▶ _Dataset entries_:
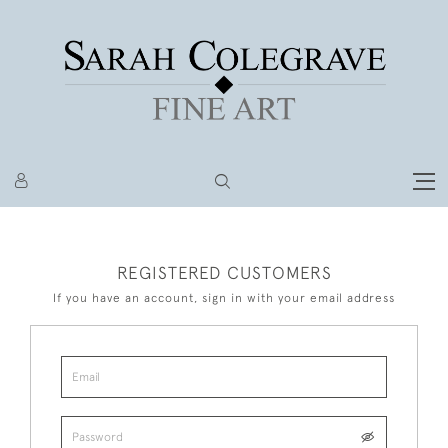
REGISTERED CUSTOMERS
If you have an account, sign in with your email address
...
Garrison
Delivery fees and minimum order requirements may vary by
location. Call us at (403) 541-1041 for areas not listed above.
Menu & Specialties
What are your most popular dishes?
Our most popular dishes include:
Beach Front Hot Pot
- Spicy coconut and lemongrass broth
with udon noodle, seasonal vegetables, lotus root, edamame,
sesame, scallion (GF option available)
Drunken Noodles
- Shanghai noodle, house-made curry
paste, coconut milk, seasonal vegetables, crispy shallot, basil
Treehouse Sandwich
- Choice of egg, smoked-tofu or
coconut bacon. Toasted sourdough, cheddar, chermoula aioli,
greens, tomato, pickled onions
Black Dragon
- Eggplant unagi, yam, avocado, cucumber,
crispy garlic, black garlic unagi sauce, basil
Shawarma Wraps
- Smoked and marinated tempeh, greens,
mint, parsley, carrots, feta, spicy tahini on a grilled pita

▶ _Exercise brief_:
The answer must be every line of the records that contains the word "seasonal".

▶ _Expected output_:
with udon noodle, seasonal vegetables, lotus root, edamame,
paste, coconut milk, seasonal vegetables, crispy shallot, basil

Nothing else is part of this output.